*Exercise goal:*
Return each line of the data below exactly, omitting any pictures.

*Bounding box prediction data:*
____________
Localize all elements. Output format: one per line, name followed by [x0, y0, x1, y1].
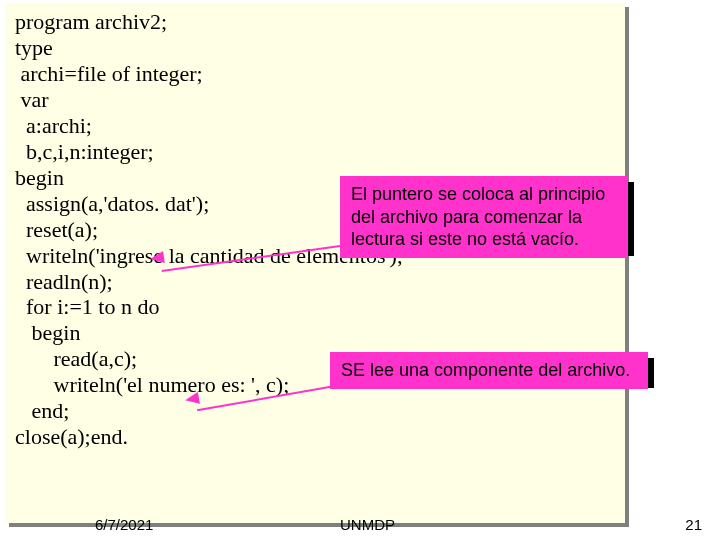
- code-line: b,c,i,n:integer;: [15, 139, 615, 165]
- code-line: for i:=1 to n do: [15, 294, 615, 320]
- arrow-head-icon: [149, 251, 165, 265]
- code-line: a:archi;: [15, 113, 615, 139]
- arrow-head-icon: [184, 392, 200, 406]
- code-line: program archiv2;: [15, 9, 615, 35]
- callout-read: SE lee una componente del archivo.: [330, 352, 648, 389]
- code-line: readln(n);: [15, 269, 615, 295]
- code-line: end;: [15, 398, 615, 424]
- code-block: program archiv2; type archi=file of inte…: [5, 3, 625, 523]
- footer-date: 6/7/2021: [95, 516, 153, 533]
- footer-page-number: 21: [685, 516, 702, 533]
- code-line: type: [15, 35, 615, 61]
- code-line: close(a);end.: [15, 424, 615, 450]
- code-line: archi=file of integer;: [15, 61, 615, 87]
- footer-center: UNMDP: [340, 516, 395, 533]
- callout-reset: El puntero se coloca al principio del ar…: [340, 176, 628, 258]
- code-line: var: [15, 87, 615, 113]
- code-line: begin: [15, 320, 615, 346]
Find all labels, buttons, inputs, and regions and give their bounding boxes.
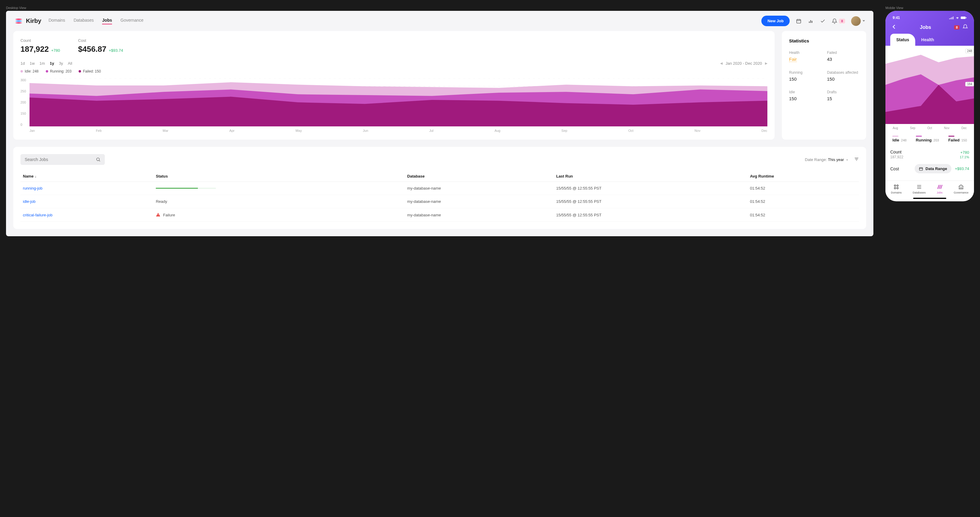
svg-point-27 <box>897 185 898 186</box>
col-status[interactable]: Status <box>153 171 405 182</box>
svg-rect-18 <box>949 18 950 19</box>
svg-rect-4 <box>809 21 810 23</box>
count-delta: +780 <box>51 48 60 53</box>
nav-governance[interactable]: Governance <box>121 18 143 24</box>
legend-item: Failed150 <box>948 136 967 142</box>
metric-cost: Cost $456.87 +$93.74 <box>78 38 123 54</box>
job-link[interactable]: idle-job <box>23 199 35 204</box>
nav-domains[interactable]: Domains <box>48 18 65 24</box>
svg-rect-21 <box>953 17 953 19</box>
topbar: Kirby Domains Databases Jobs Governance … <box>6 11 873 31</box>
chart-max-label: 248 <box>965 49 974 53</box>
svg-line-33 <box>937 185 939 189</box>
wifi-icon <box>955 16 959 19</box>
mobile-area-chart: 248 184 <box>885 46 974 124</box>
range-3y[interactable]: 3y <box>59 61 63 66</box>
page-title: Jobs <box>920 25 931 30</box>
svg-rect-24 <box>920 167 923 170</box>
avatar <box>851 16 861 26</box>
svg-rect-20 <box>952 17 952 19</box>
calendar-icon[interactable] <box>796 18 802 24</box>
notif-badge: 8 <box>839 19 845 24</box>
notifications-button[interactable]: 8 <box>832 18 845 24</box>
jobs-table-card: Date Range: This year ▾ Name↓StatusDatab… <box>13 147 866 229</box>
status-cell: Failure <box>153 208 405 222</box>
status-cell: Ready <box>153 195 405 208</box>
range-1w[interactable]: 1w <box>30 61 35 66</box>
desktop-frame: Kirby Domains Databases Jobs Governance … <box>6 11 873 236</box>
signal-icon <box>949 16 954 19</box>
range-1m[interactable]: 1m <box>40 61 45 66</box>
table-row: idle-job Ready my-database-name15/55/55 … <box>21 195 859 208</box>
filter-icon[interactable] <box>854 157 859 162</box>
alert-icon <box>156 213 161 217</box>
col-avg-runtime[interactable]: Avg Runtime <box>748 171 859 182</box>
search-input[interactable] <box>25 157 96 162</box>
chart-card: Count 187,922 +780 Cost $456.87 +$93.74 <box>13 31 775 140</box>
bell-icon[interactable] <box>963 24 968 31</box>
table-row: critical-failure-job Failure my-database… <box>21 208 859 222</box>
new-job-button[interactable]: New Job <box>761 16 789 26</box>
mobile-view-label: Mobile View <box>885 6 974 10</box>
date-prev-button[interactable]: ◀ <box>720 61 722 65</box>
range-all[interactable]: All <box>68 61 72 66</box>
back-button[interactable] <box>891 24 897 31</box>
svg-line-35 <box>940 185 942 189</box>
date-range-filter[interactable]: Date Range: This year ▾ <box>805 157 848 162</box>
nav-databases[interactable]: Databases <box>73 18 94 24</box>
stat-item: Running150 <box>789 70 821 82</box>
svg-rect-6 <box>811 21 812 23</box>
svg-rect-5 <box>810 20 811 23</box>
svg-point-11 <box>97 158 99 161</box>
calendar-icon <box>919 167 923 171</box>
tabbar-domains[interactable]: Domains <box>891 184 902 194</box>
user-menu[interactable] <box>851 16 865 26</box>
status-bar: 9:41 <box>890 14 969 21</box>
chart-mid-label: 184 <box>965 82 974 86</box>
stat-item: HealthFair <box>789 51 821 62</box>
tabbar-governance[interactable]: Governance <box>954 184 969 194</box>
range-tabs: 1d 1w 1m 1y 3y All <box>21 61 72 66</box>
mobile-metric-count: Count 187,922 +780 17.1% <box>890 147 969 162</box>
col-last-run[interactable]: Last Run <box>554 171 748 182</box>
range-1y[interactable]: 1y <box>50 61 54 66</box>
checkmark-icon[interactable] <box>820 18 826 24</box>
range-1d[interactable]: 1d <box>21 61 25 66</box>
svg-point-26 <box>894 185 896 186</box>
tab-status[interactable]: Status <box>890 34 915 46</box>
chevron-down-icon <box>862 20 865 22</box>
svg-rect-23 <box>966 17 966 18</box>
col-database[interactable]: Database <box>405 171 554 182</box>
legend-item: Running203 <box>916 136 939 142</box>
col-name[interactable]: Name↓ <box>21 171 153 182</box>
data-range-button[interactable]: Data Range <box>915 164 951 173</box>
svg-point-29 <box>897 187 898 189</box>
chart-icon[interactable] <box>808 18 814 24</box>
tabbar-databases[interactable]: Databases <box>913 184 926 194</box>
job-link[interactable]: critical-failure-job <box>23 213 52 217</box>
date-range-label: Jan 2020 - Dec 2020 <box>725 61 762 66</box>
job-link[interactable]: running-job <box>23 186 43 190</box>
date-next-button[interactable]: ▶ <box>765 61 767 65</box>
logo[interactable]: Kirby <box>14 17 41 24</box>
svg-rect-0 <box>797 19 801 23</box>
main-nav: Domains Databases Jobs Governance <box>48 18 143 24</box>
stat-item: Idle150 <box>789 90 821 101</box>
stats-title: Statistics <box>789 38 859 43</box>
home-indicator <box>913 198 946 199</box>
svg-rect-22 <box>961 17 966 19</box>
svg-line-12 <box>99 160 100 161</box>
search-box[interactable] <box>21 154 105 165</box>
search-icon <box>96 157 100 162</box>
svg-point-28 <box>894 187 896 189</box>
status-cell <box>153 182 405 195</box>
nav-jobs[interactable]: Jobs <box>102 18 112 24</box>
desktop-view-label: Desktop View <box>6 6 873 10</box>
tab-health[interactable]: Health <box>915 34 940 46</box>
battery-icon <box>961 16 967 19</box>
tabbar-jobs[interactable]: Jobs <box>937 184 943 194</box>
table-row: running-job my-database-name15/55/55 @ 1… <box>21 182 859 195</box>
logo-text: Kirby <box>26 17 41 24</box>
bell-icon <box>832 18 837 24</box>
mobile-tabbar: Domains Databases Jobs Governance <box>885 181 974 197</box>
____________
*Exercise answer:*
Localize all elements. Output format: one per line, name followed by [x0, y0, x1, y1].
- code-line: b,c,i,n:integer;: [15, 139, 615, 165]
- code-line: for i:=1 to n do: [15, 294, 615, 320]
- arrow-head-icon: [149, 251, 165, 265]
- code-line: a:archi;: [15, 113, 615, 139]
- arrow-head-icon: [184, 392, 200, 406]
- code-line: program archiv2;: [15, 9, 615, 35]
- callout-read: SE lee una componente del archivo.: [330, 352, 648, 389]
- code-line: readln(n);: [15, 269, 615, 295]
- code-line: end;: [15, 398, 615, 424]
- code-block: program archiv2; type archi=file of inte…: [5, 3, 625, 523]
- footer-date: 6/7/2021: [95, 516, 153, 533]
- footer-page-number: 21: [685, 516, 702, 533]
- code-line: type: [15, 35, 615, 61]
- code-line: close(a);end.: [15, 424, 615, 450]
- code-line: archi=file of integer;: [15, 61, 615, 87]
- footer-center: UNMDP: [340, 516, 395, 533]
- callout-reset: El puntero se coloca al principio del ar…: [340, 176, 628, 258]
- code-line: var: [15, 87, 615, 113]
- code-line: begin: [15, 320, 615, 346]
Find all labels, buttons, inputs, and regions and give their bounding boxes.
svg-point-27 <box>897 185 898 186</box>
col-status[interactable]: Status <box>153 171 405 182</box>
svg-rect-18 <box>949 18 950 19</box>
svg-rect-4 <box>809 21 810 23</box>
count-delta: +780 <box>51 48 60 53</box>
nav-governance[interactable]: Governance <box>121 18 143 24</box>
legend-item: Failed150 <box>948 136 967 142</box>
metric-cost: Cost $456.87 +$93.74 <box>78 38 123 54</box>
job-link[interactable]: idle-job <box>23 199 35 204</box>
nav-domains[interactable]: Domains <box>48 18 65 24</box>
svg-rect-21 <box>953 17 953 19</box>
topbar: Kirby Domains Databases Jobs Governance … <box>6 11 873 31</box>
chart-max-label: 248 <box>965 49 974 53</box>
svg-line-33 <box>937 185 939 189</box>
wifi-icon <box>955 16 959 19</box>
mobile-area-chart: 248 184 <box>885 46 974 124</box>
range-3y[interactable]: 3y <box>59 61 63 66</box>
page-title: Jobs <box>920 25 931 30</box>
svg-rect-24 <box>920 167 923 170</box>
avatar <box>851 16 861 26</box>
svg-rect-20 <box>952 17 952 19</box>
calendar-icon[interactable] <box>796 18 802 24</box>
notif-badge: 8 <box>839 19 845 24</box>
notifications-button[interactable]: 8 <box>832 18 845 24</box>
jobs-table-card: Date Range: This year ▾ Name↓StatusDatab… <box>13 147 866 229</box>
status-cell: Failure <box>153 208 405 222</box>
status-cell: Ready <box>153 195 405 208</box>
range-1w[interactable]: 1w <box>30 61 35 66</box>
desktop-frame: Kirby Domains Databases Jobs Governance … <box>6 11 873 236</box>
signal-icon <box>949 16 954 19</box>
range-1m[interactable]: 1m <box>40 61 45 66</box>
table-row: idle-job Ready my-database-name15/55/55 … <box>21 195 859 208</box>
filter-icon[interactable] <box>854 157 859 162</box>
alert-icon <box>156 213 161 217</box>
col-avg-runtime[interactable]: Avg Runtime <box>748 171 859 182</box>
search-input[interactable] <box>25 157 96 162</box>
chart-card: Count 187,922 +780 Cost $456.87 +$93.74 <box>13 31 775 140</box>
bell-icon[interactable] <box>963 24 968 31</box>
table-row: critical-failure-job Failure my-database… <box>21 208 859 222</box>
new-job-button[interactable]: New Job <box>761 16 789 26</box>
mobile-view-label: Mobile View <box>885 6 974 10</box>
date-prev-button[interactable]: ◀ <box>720 61 722 65</box>
range-all[interactable]: All <box>68 61 72 66</box>
back-button[interactable] <box>891 24 897 31</box>
svg-line-35 <box>940 185 942 189</box>
date-range-filter[interactable]: Date Range: This year ▾ <box>805 157 848 162</box>
nav-databases[interactable]: Databases <box>73 18 94 24</box>
stat-item: Running150 <box>789 70 821 82</box>
svg-rect-6 <box>811 21 812 23</box>
svg-rect-5 <box>810 20 811 23</box>
svg-point-11 <box>97 158 99 161</box>
calendar-icon <box>919 167 923 171</box>
tabbar-domains[interactable]: Domains <box>891 184 902 194</box>
user-menu[interactable] <box>851 16 865 26</box>
status-bar: 9:41 <box>890 14 969 21</box>
chart-mid-label: 184 <box>965 82 974 86</box>
stat-item: HealthFair <box>789 51 821 62</box>
tabbar-governance[interactable]: Governance <box>954 184 969 194</box>
range-tabs: 1d 1w 1m 1y 3y All <box>21 61 72 66</box>
mobile-metric-count: Count 187,922 +780 17.1% <box>890 147 969 162</box>
col-last-run[interactable]: Last Run <box>554 171 748 182</box>
range-1y[interactable]: 1y <box>50 61 54 66</box>
checkmark-icon[interactable] <box>820 18 826 24</box>
range-1d[interactable]: 1d <box>21 61 25 66</box>
svg-point-26 <box>894 185 896 186</box>
tab-status[interactable]: Status <box>890 34 915 46</box>
chevron-down-icon <box>862 20 865 22</box>
svg-rect-23 <box>966 17 966 18</box>
col-database[interactable]: Database <box>405 171 554 182</box>
legend-item: Running203 <box>916 136 939 142</box>
col-name[interactable]: Name↓ <box>21 171 153 182</box>
data-range-button[interactable]: Data Range <box>915 164 951 173</box>
svg-point-29 <box>897 187 898 189</box>
chart-icon[interactable] <box>808 18 814 24</box>
tabbar-databases[interactable]: Databases <box>913 184 926 194</box>
job-link[interactable]: critical-failure-job <box>23 213 52 217</box>
date-range-label: Jan 2020 - Dec 2020 <box>725 61 762 66</box>
job-link[interactable]: running-job <box>23 186 43 190</box>
date-next-button[interactable]: ▶ <box>765 61 767 65</box>
logo[interactable]: Kirby <box>14 17 41 24</box>
svg-rect-0 <box>797 19 801 23</box>
main-nav: Domains Databases Jobs Governance <box>48 18 143 24</box>
stat-item: Idle150 <box>789 90 821 101</box>
stats-title: Statistics <box>789 38 859 43</box>
home-indicator <box>913 198 946 199</box>
svg-rect-22 <box>961 17 966 19</box>
svg-line-12 <box>99 160 100 161</box>
search-box[interactable] <box>21 154 105 165</box>
search-icon <box>96 157 100 162</box>
svg-point-28 <box>894 187 896 189</box>
status-cell <box>153 182 405 195</box>
nav-jobs[interactable]: Jobs <box>102 18 112 24</box>
desktop-view-label: Desktop View <box>6 6 873 10</box>
tab-health[interactable]: Health <box>915 34 940 46</box>
battery-icon <box>961 16 967 19</box>
tabbar-jobs[interactable]: Jobs <box>937 184 943 194</box>
table-row: running-job my-database-name15/55/55 @ 1… <box>21 182 859 195</box>
logo-text: Kirby <box>26 17 41 24</box>
bell-icon <box>832 18 837 24</box>
mobile-tabbar: Domains Databases Jobs Governance <box>885 181 974 197</box>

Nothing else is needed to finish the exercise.